TASK = Beginning with the line that contains "Jazeera. Поэтому ей нужно срочно принять меры" and ending with the last line of the records, write out each line exactly and omit the pictures.
DATA SHOWN: Begin
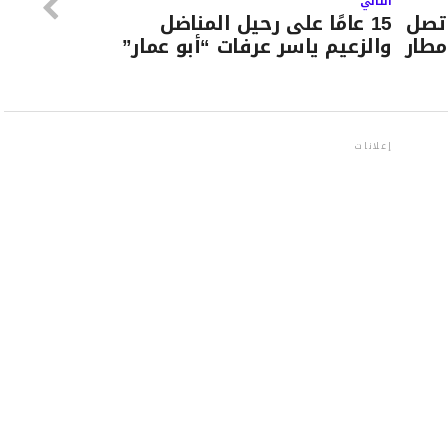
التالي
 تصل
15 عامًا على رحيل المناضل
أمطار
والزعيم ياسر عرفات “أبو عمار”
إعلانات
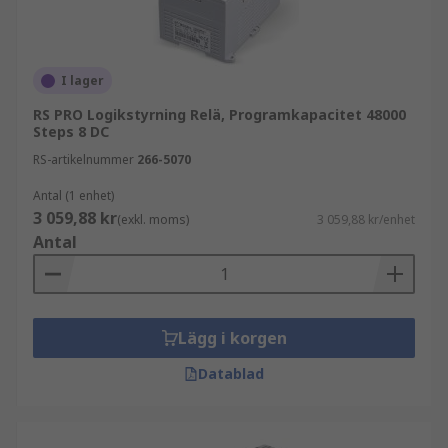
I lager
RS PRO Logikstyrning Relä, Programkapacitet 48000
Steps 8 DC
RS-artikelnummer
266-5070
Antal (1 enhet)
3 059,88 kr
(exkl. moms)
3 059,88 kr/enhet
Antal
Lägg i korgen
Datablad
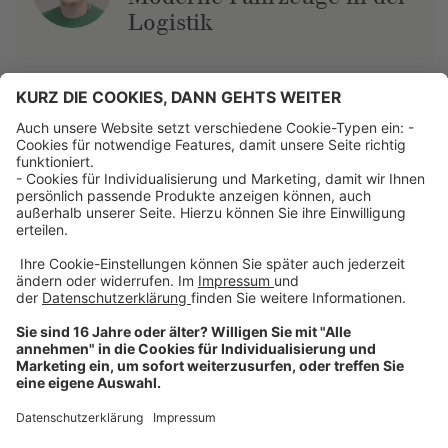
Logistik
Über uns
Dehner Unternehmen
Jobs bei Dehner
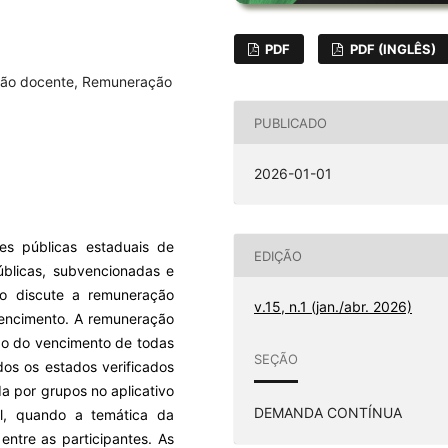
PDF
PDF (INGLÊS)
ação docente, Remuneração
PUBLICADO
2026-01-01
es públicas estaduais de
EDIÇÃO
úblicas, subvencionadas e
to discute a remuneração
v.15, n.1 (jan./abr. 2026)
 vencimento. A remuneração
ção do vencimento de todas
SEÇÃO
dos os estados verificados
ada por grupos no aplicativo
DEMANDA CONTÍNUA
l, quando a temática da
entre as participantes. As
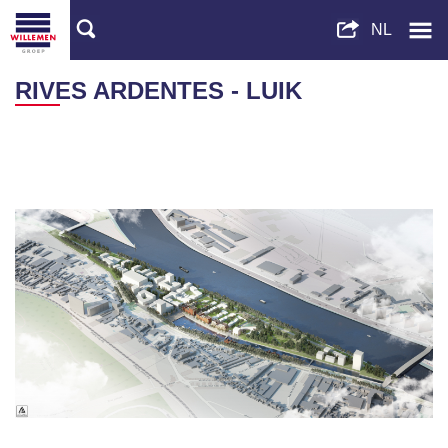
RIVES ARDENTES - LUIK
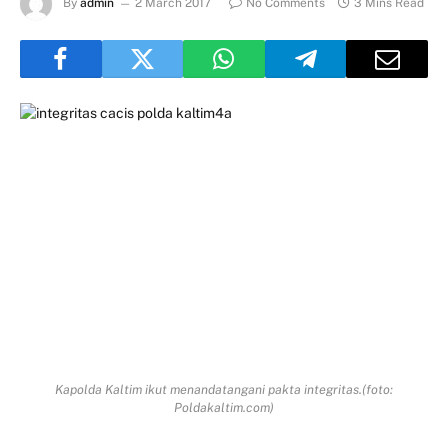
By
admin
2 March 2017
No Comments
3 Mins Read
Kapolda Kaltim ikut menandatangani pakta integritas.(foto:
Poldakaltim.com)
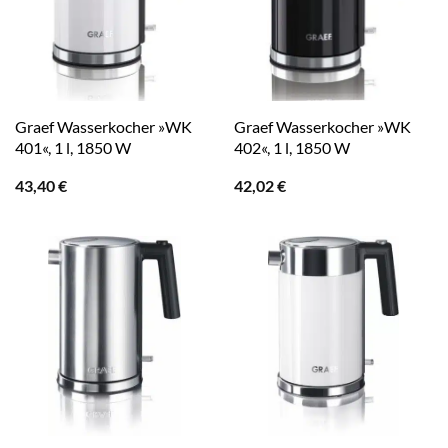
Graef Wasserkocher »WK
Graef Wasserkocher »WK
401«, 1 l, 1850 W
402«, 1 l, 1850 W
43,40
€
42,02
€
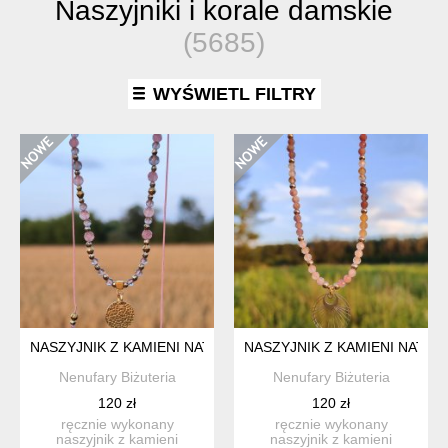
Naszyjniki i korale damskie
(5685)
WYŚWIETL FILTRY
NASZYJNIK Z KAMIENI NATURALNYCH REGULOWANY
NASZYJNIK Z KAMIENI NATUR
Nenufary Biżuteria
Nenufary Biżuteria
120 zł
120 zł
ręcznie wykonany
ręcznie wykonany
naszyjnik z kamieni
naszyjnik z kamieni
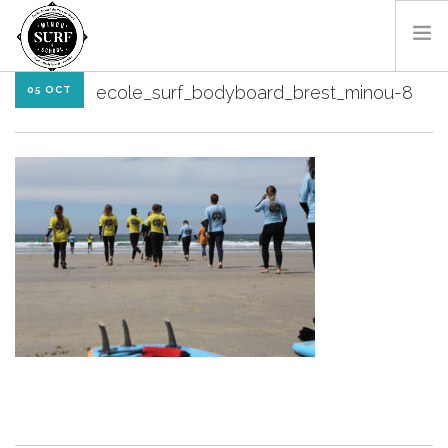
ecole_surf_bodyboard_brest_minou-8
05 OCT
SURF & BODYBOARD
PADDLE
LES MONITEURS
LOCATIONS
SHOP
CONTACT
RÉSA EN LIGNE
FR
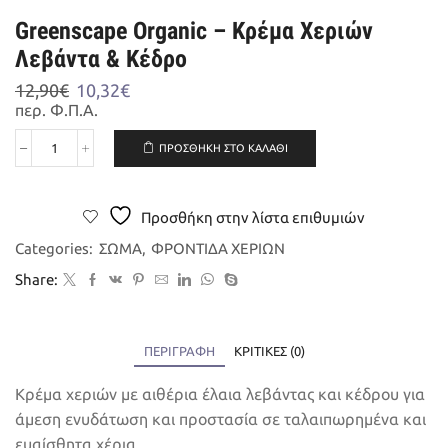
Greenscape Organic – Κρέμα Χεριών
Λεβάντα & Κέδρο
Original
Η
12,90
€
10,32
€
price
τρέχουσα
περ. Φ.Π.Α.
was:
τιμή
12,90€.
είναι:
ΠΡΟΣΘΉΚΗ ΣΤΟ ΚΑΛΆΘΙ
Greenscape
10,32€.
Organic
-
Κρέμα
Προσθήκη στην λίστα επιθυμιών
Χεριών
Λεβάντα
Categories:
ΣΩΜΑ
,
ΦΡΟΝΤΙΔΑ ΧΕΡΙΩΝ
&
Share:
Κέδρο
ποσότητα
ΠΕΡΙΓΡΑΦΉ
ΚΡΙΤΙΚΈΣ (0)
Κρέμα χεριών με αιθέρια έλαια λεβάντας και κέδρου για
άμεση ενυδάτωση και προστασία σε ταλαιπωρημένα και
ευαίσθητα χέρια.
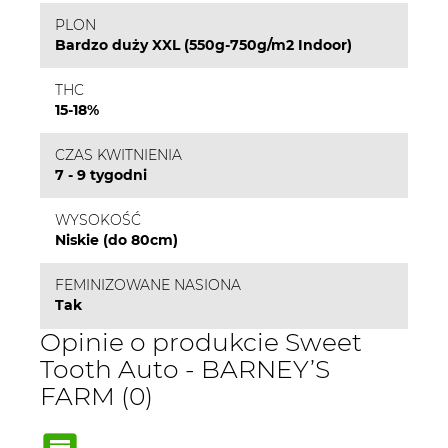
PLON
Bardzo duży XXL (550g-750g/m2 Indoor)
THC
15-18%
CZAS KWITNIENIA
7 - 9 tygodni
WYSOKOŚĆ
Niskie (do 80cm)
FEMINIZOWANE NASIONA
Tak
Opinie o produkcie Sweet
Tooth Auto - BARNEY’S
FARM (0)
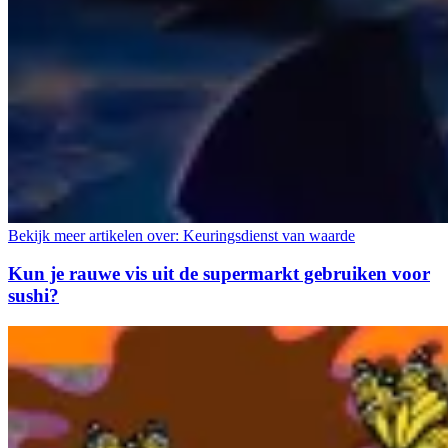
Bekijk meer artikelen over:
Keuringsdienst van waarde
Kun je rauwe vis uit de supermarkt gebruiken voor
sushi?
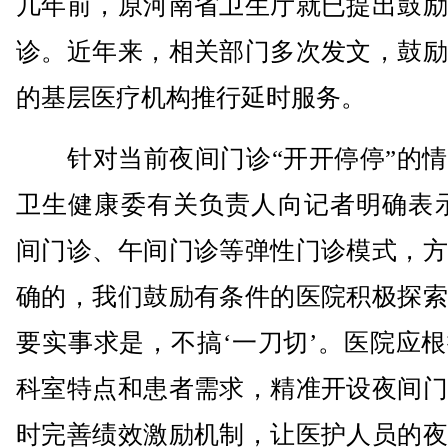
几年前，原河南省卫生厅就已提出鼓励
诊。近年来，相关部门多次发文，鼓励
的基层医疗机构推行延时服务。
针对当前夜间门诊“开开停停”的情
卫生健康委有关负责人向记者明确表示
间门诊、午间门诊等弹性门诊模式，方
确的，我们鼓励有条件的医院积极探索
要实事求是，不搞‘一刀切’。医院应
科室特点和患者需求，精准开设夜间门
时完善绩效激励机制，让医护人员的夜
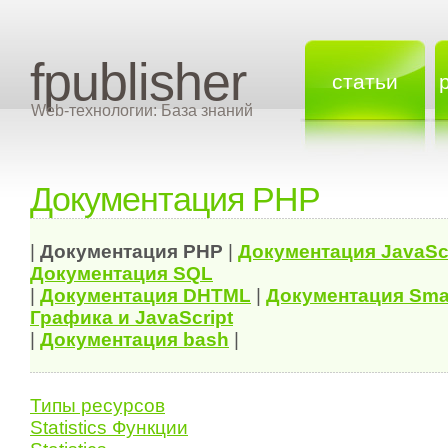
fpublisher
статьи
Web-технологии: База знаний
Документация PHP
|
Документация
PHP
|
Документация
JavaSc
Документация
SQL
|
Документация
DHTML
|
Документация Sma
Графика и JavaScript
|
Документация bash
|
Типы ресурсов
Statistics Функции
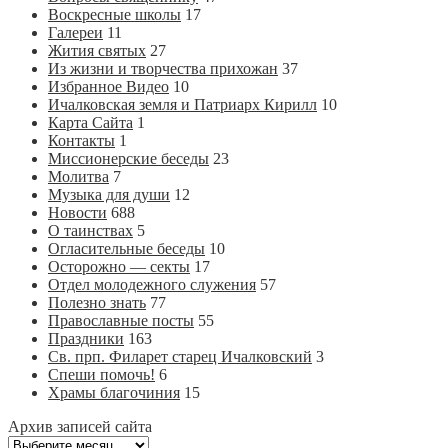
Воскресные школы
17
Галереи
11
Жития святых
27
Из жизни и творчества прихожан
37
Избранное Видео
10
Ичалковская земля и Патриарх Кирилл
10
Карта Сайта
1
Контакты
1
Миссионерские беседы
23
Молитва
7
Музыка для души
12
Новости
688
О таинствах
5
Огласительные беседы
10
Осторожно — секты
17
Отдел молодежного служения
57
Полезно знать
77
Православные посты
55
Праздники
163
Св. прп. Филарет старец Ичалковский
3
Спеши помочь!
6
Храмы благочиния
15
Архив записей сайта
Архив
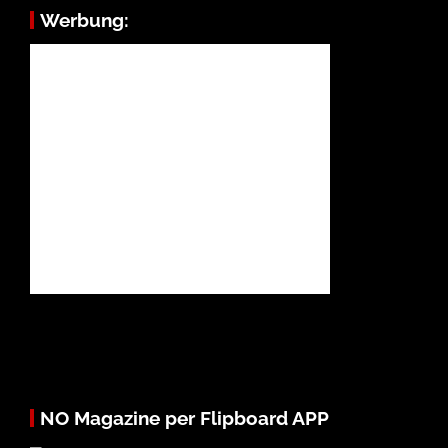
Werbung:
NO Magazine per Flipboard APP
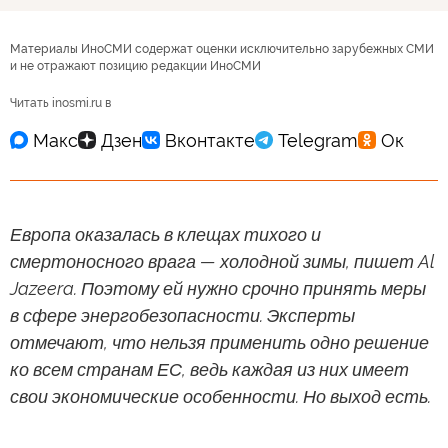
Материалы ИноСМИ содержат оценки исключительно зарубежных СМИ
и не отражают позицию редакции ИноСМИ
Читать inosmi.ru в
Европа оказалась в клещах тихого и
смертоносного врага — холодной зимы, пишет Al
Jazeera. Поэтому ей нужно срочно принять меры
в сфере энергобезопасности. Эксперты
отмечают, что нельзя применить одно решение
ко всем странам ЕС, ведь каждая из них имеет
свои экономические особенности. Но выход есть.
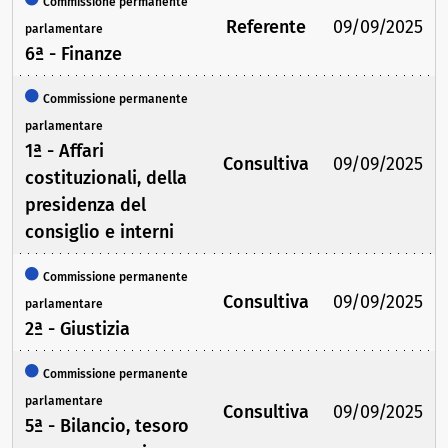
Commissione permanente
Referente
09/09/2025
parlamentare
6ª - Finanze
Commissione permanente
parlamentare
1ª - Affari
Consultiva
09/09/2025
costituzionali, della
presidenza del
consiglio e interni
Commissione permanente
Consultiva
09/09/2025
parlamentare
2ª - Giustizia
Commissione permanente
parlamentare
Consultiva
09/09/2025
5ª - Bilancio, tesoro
DATA SHOWN: End
EXERCISE ANSWER =
Jazeera. Поэтому ей нужно срочно принять меры
в сфере энергобезопасности. Эксперты
отмечают, что нельзя применить одно решение
ко всем странам ЕС, ведь каждая из них имеет
свои экономические особенности. Но выход есть.
Commissione permanente
Referente
09/09/2025
parlamentare
6ª - Finanze
Commissione permanente
parlamentare
1ª - Affari
Consultiva
09/09/2025
costituzionali, della
presidenza del
consiglio e interni
Commissione permanente
Consultiva
09/09/2025
parlamentare
2ª - Giustizia
Commissione permanente
parlamentare
Consultiva
09/09/2025
5ª - Bilancio, tesoro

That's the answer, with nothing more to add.